Government should support community-level risk and vulnerability assessments, and adaptation planning through pilot demonstration projects

There is a need for a better understanding of climate risk and vulnerabilities in communities and economic sectors across Ontario. There are existing tools being used in Ontario, such as the Public Infrastructure Engineering Vulnerability Committee (PIEVC) template to assess built infrastructure vulnerability to climate change, and the Ontario Climate Consortium’s P-CRAFT tool that is currently being used to assess the vulnerability of numerous sectors and systems in the Region of Peel, including Mississauga, Brampton and Caledon. The development of these, and other related tools, should be supported by the province through funding support for pilot demonstration projects for both the built environment and the natural heritage system, and knowledge dissemination to actors at the municipal levels to support further implementation of best practice in risk and vulnerability assessment.

Consider a hybrid carbon pricing approach and use revenue to support a virtuous cycle of investment in mitigation and adaptation research and action

One of the key questions surrounding the issue of climate change mitigation and adaptation is funding. How, given the fiscal constraints facing both the Province and its municipalities, can we afford the massive infrastructure investment required to develop low-carbon resilient communities? A potential solution to this vexing problem lies in the province’s approach to carbon pricing.

The OCC supports an approach to carbon pricing that is administratively simple, provides a predictable revenue stream, and addresses the majority of Ontario’s emission sources. While this can be construed as implicit support for a carbon tax, the reality is that the two leading approaches (tax or trade) are not mutually exclusive. Indeed, the province could consider a hybrid approach using cap-and-trade to address stationary point source emissions in the industrial and electricity sectors combined with a carbon tax to address diffuse emission sources in the transportation and buildings sectors. This hybrid approach could be supplemented with a carbon offset system designed to incentivize high-quality additional emission reductions from the agriculture, waste and forestry sectors, thereby creating economic development opportunities across urban and rural communities in the province.

Regardless of the choice of instrument – carbon tax, or cap-and-trade – carbon pricing will provide a significant revenue stream. British Columbia’s “revenue-neutral” carbon tax brings in more than $1 billion annually, which is returned to individuals and businesses via tax cuts. In California, where lawmakers expect sales of greenhouse gas pollution permits to bring in USD$5 billion annually, significant portions of revenue are used to fund low-carbon infrastructure investment. There is empirical evidence to suggest that the California approach of using carbon pricing revenues to support low-carbon investment enjoys higher levels of public support than a revenue-neutral approach. We encourage the Ministry to consider the use of carbon pricing revenue to support a virtuous circle of investment in mitigation and adaptation research, development of new energy efficient technologies and targeted action across the province.
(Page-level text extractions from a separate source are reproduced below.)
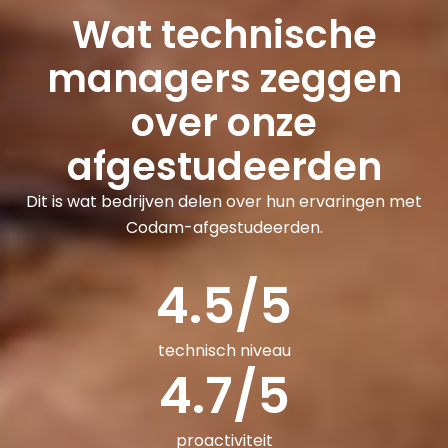
Wat technische
managers zeggen
over onze
afgestudeerden
Dit is wat bedrijven delen over hun ervaringen met
Codam-afgestudeerden.
4.5
/5
technisch niveau
4.7
/5
proactiviteit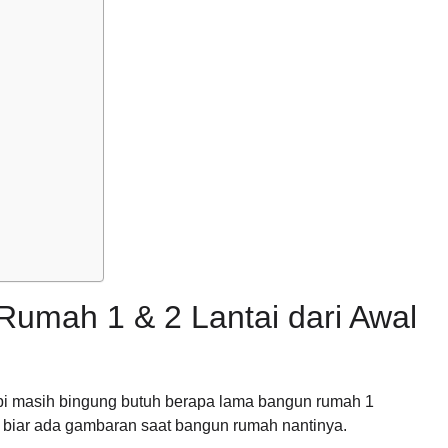
umah 1 & 2 Lantai dari Awal
api masih bingung butuh berapa lama bangun rumah 1
ni biar ada gambaran saat bangun rumah nantinya.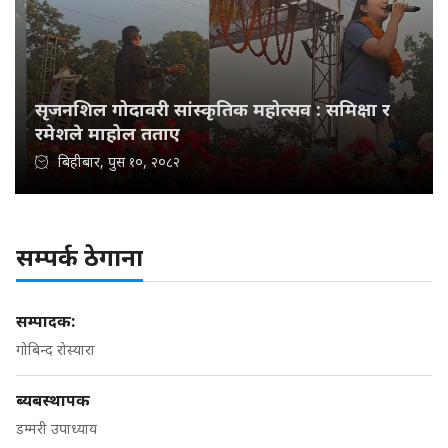
सृजनशिल गोदावरी सांस्कृतिक महोत्सव : समिक्षा र
रमेशले माहोल तताए
बिहीबार, पुस १०, २०८२
सम्पर्क ठेगाना
सम्पादक:
गोबिन्द रोस्यारा
ब्यबस्थापक
डम्मरी उपाध्याय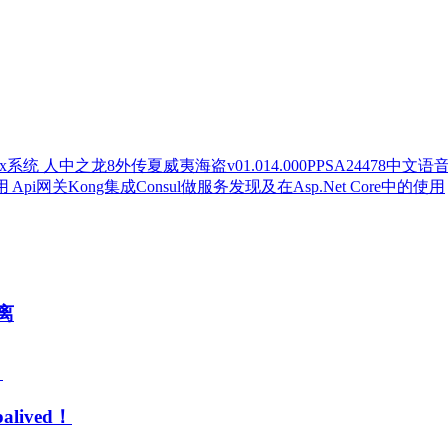
人中之龙8外传夏威夷海盗v01.014.000PPSA24478中文语
Api网关Kong集成Consul做服务发现及在Asp.Net Core中的使用
分离
lived！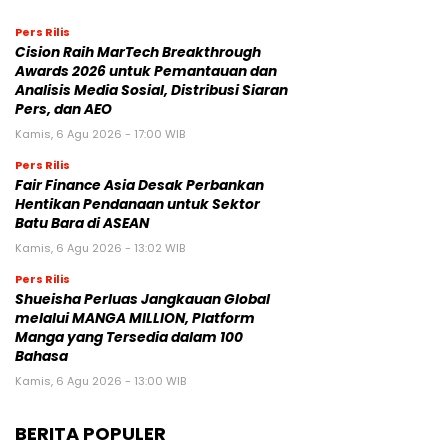
Pers Rilis
Cision Raih MarTech Breakthrough
Awards 2026 untuk Pemantauan dan
Analisis Media Sosial, Distribusi Siaran
Pers, dan AEO
Kamis, 6 Agu 2026 - 17:00 WIB
Pers Rilis
Fair Finance Asia Desak Perbankan
Hentikan Pendanaan untuk Sektor
Batu Bara di ASEAN
Kamis, 6 Agu 2026 - 13:02 WIB
Pers Rilis
Shueisha Perluas Jangkauan Global
melalui MANGA MILLION, Platform
Manga yang Tersedia dalam 100
Bahasa
Kamis, 6 Agu 2026 - 13:00 WIB
BERITA POPULER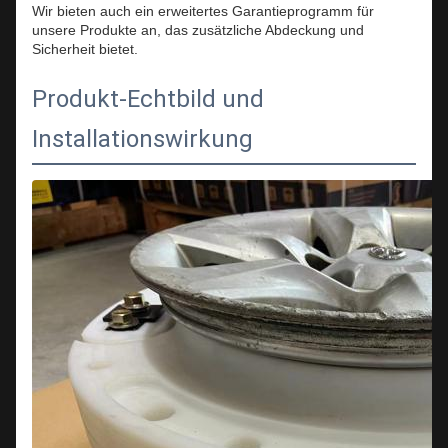
Wir bieten auch ein erweitertes Garantieprogramm für
unsere Produkte an, das zusätzliche Abdeckung und
Sicherheit bietet.
Produkt-Echtbild und
Installationswirkung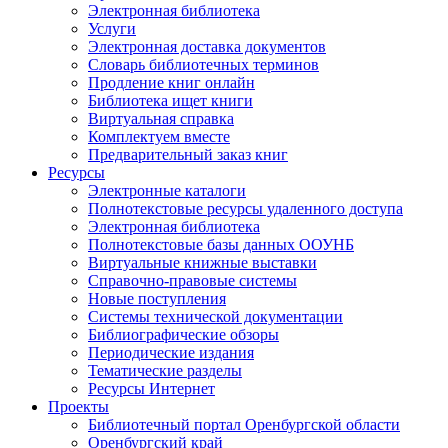
Электронная библиотека
Услуги
Электронная доставка документов
Словарь библиотечных терминов
Продление книг онлайн
Библиотека ищет книги
Виртуальная справка
Комплектуем вместе
Предварительный заказ книг
Ресурсы
Электронные каталоги
Полнотекстовые ресурсы удаленного доступа
Электронная библиотека
Полнотекстовые базы данных ООУНБ
Виртуальные книжные выставки
Справочно-правовые системы
Новые поступления
Cистемы технической документации
Библиографические обзоры
Периодические издания
Тематические разделы
Ресурсы Интернет
Проекты
Библиотечный портал Оренбургской области
Оренбургский край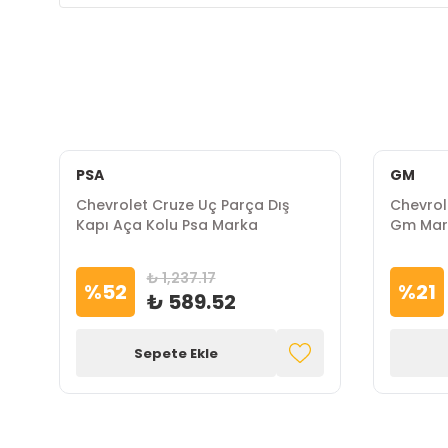
PSA
GM
Chevrolet Cruze Uç Parça Dış
Chevrol
Kapı Aça Kolu Psa Marka
Gm Mar
₺ 1,237.17
%
52
%
21
₺ 589.52
Sepete Ekle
Fund University-based research and help mobilize knowledge and expertise in support of good public policy and investment at all levels of government.

Low-carbon resilient infrastructure investment in Ontario needs to be supported by research and expertise from both the public and private sectors. The OCC’s University partners are home to considerable expertise in the areas of climate change mitigation and adaptation as well as green technology development, but there needs to be financial support from the provincial government to help mobilize university-based knowledge to support decision-makers in policy and investment responses to climate change. Through increased financial support towards climate change research, Ontario can build capacity as a leader in mitigation and adaptation initiatives that are supported by sound science, research and technologies


The OCC appreciates the opportunity to participate in this important provincial discussion. The ideas presented above are just a few of the most important that emerged out of our review of the Ministry’s discussion paper. We look forward to continuing our engagement in the development and implementation of Ontario’s long-term climate strategy and five-year action plan later this year. Please do not hesitate to contact Ian McVey, OCC’s Project Manager responsible for Research Mobilization and Communications, at 416-451-1420 or should you have any further questions regarding our comments.
Yours truly,

Professor Gordon McBean, C.M., O.Ont, Ph.D., FRSC | Western University
Chair, the Ontario Climate Consortium (OCC)
President, International Council for Science (ICSU)
Director, Research and External Relations, Centre for Environment and Sustainability, Western University

Noel Sturgeon, Dean of Faculty of Environmental Studies, York University
Altaf Arain, Director of the Centre for Climate Change, McMaster University
John Livernois, Vice President for Research, Guelph University
Chandra Sharma, Director Watershed Strategies, Toronto Region Conservation Authority

Identification and Validation of Extreme Weather Indicators for Agricultural Production and Rural Resilience in Ontario

Project Background

AAFC_GrantWork has just begun with researchers from the Laboratory of Mathematical Parallel Systems (LAMPS) based at York University, to identify and validate extreme weather indicators pertaining to agricultural production and rural resiliency for two case study areas in Ontario. This research is being supported by the OCC in collaboration with Agriculture and Agri-Food Canada (AAFC) to produce information that will contribute to a multi-year project focused on developing and modeling adaptive management responses to extreme weather and climate change in two rural communities in Ontario.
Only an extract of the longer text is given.